I'm mixing an indie film where the sound was so poorly recorded. Basically, it peaks-distorts ( recorded level was way too hot ) in many places. Is there a plug-in or something to ease off the crakling resulted from the distortion. I have the Waves and Waves arts restoration but it does not help at all. Thanks
You're pretty much screwed but there are some tools that can help. Like soundeziner said you can clean up some of the distortion with the pencil. It's a long painfull process and sometimes can sound worse then the distortion itself, but worth a try. The other option would be to use a plugin like the Waves De-Crackle. I know you said you've tried it, but I've had some luck using it in the past. You have to put the faders to the roof and then run it through a few times. It generally will always make at least a small improvement. The other option is trying the noise reduction bundle from Izotope called RX. I recently downloaded the demo and thought the whole package sounded really good. So much so that I ended up buying the bundle. Give there de-clipper a try, it might do wonders.
The other option is trying the noise reduction bundle from Izotope called RX. I recently downloaded the demo and thought the whole package sounded really good. So much so that I ended up buying the bundle. Give there de-clipper a try, it might do wonders.
I will second Izotope RX. They had a great demo at AES and I downloaded the demo version as well. It sounds great and is relatively simple to use. The cool thing about it is you can listen to what you're removing to make sure you don't remove something you want to keep. I just used it today on some nasty dialogue recorded on a research ship in the middle of the ocean. There is a little waver in the dialogue but it had a big job to do removing the diesel engines, waves, and motors of some research equipment.
Its a long shot, but check the original tapes. If the movie was shot HD or DV, and if the editor wasn'tt paying attention, it can be captured too hot. On a few occasions I have gotten location audio that sounded terrible and by luck I heard the original tape and that was the case. Now pain to re capture the proper audio after the edit was done, but it was easier than the pencil tool or ADR
These are all fine suggestions. I relay to people that often trying to correct distorted audio is like trying to unburn an overcooked chicken. Your best bet is likely lots of ADR and foley, (recreate a reasonable facsimile of the original chicken). I've worked on films so poorly recorded that we had to ADR the whole thing...which is about as pleasant as an appendectomy without anesthesia. Good luck
I did a film with a section of TOTALLY CLIPPED audio from an onboard cam. I fixed it with Wave Arts Noise Reduction. I zoomed in and processed lots of small areas and did some selective gain reduction.

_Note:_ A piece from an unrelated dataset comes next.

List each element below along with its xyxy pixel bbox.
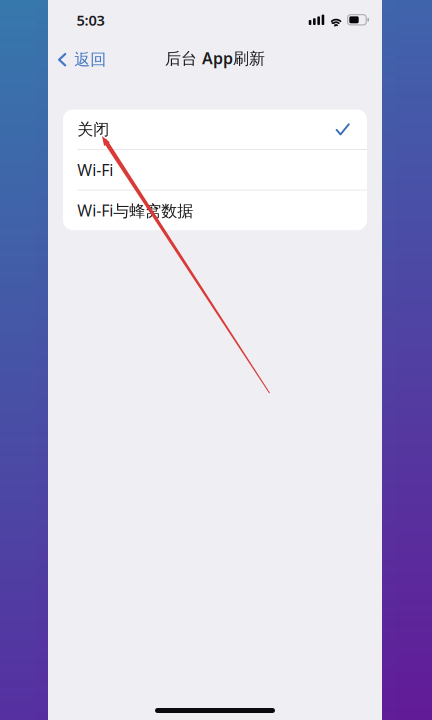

At the end of the day the director was really pleased.
Thanks everyone for your valuable inputs...i just downloaded IsotopeRX, i will give it a try.
BTW, is there a big advantage in owning the Advanced RX version. Obviously, it has more control and parameters to fiddle with, but from experience, i find that is not always a better thing.
Not much you can do really .if the dialouge is clipping and distorted .its prety much game over .ADR is your best bet way to go .soudsoap.bnr.or the waves restoration bundle wont help if its been badly recorded
Yes,the introduction of DV cameras was not good news to us in post sound. Everybody just drove into the red and digital clipping on a grand scale resulted. (oh and the cameraman now does the sound of course!)
I was getting OMFs on CD-Rs and realised that the 'all bits' used up meant that the CD-R burning did make the square-ing even worse. Do get Hard Drive transfers and I agree that going back to the source tapes can be good move.
I'll also take a look at the RX mentioned, but so far I use De-click and De-Crackle. You do have to take repeated bites at any clipped peaks with them though.
just for the record, (no pun intended), there is a Noise Reduction package from the makers of Sound Forge that includes a de-clipper. It supposedly calculates what the clipped peak would have been like from the trajectory of surrounding samples. It rounds the top of the reconstructed peak, pushes it back down into dynamic range, and limits the areas around the peak to make it sound more natural.
I haven't tried it, but I was tempted. the thing that turned me off about it is that it comes as DirectX plugins. I ended up just manually resculpting the peaks in Cool Edit 2000 using the spectral and waveform views and the envelope tool. It was time consuming but it worked.